**TASK OBJECTIVE**
Output every entry exactly as written, but omit the pictures.

─── DATASET EXCERPTS

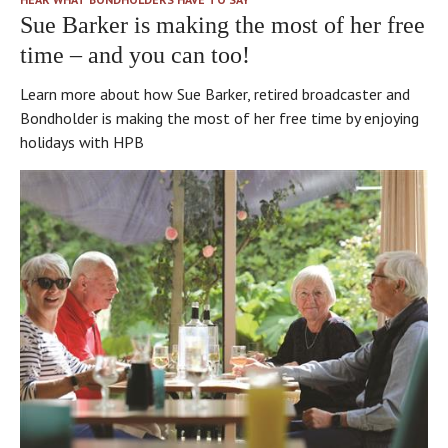
Sue Barker is making the most of her free
time – and you can too!
Learn more about how Sue Barker, retired broadcaster and
Bondholder is making the most of her free time by enjoying
holidays with HPB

──────

**EXERCISE OUTPUT**
Sue Barker is making the most of her free
time – and you can too!
Learn more about how Sue Barker, retired broadcaster and
Bondholder is making the most of her free time by enjoying
holidays with HPB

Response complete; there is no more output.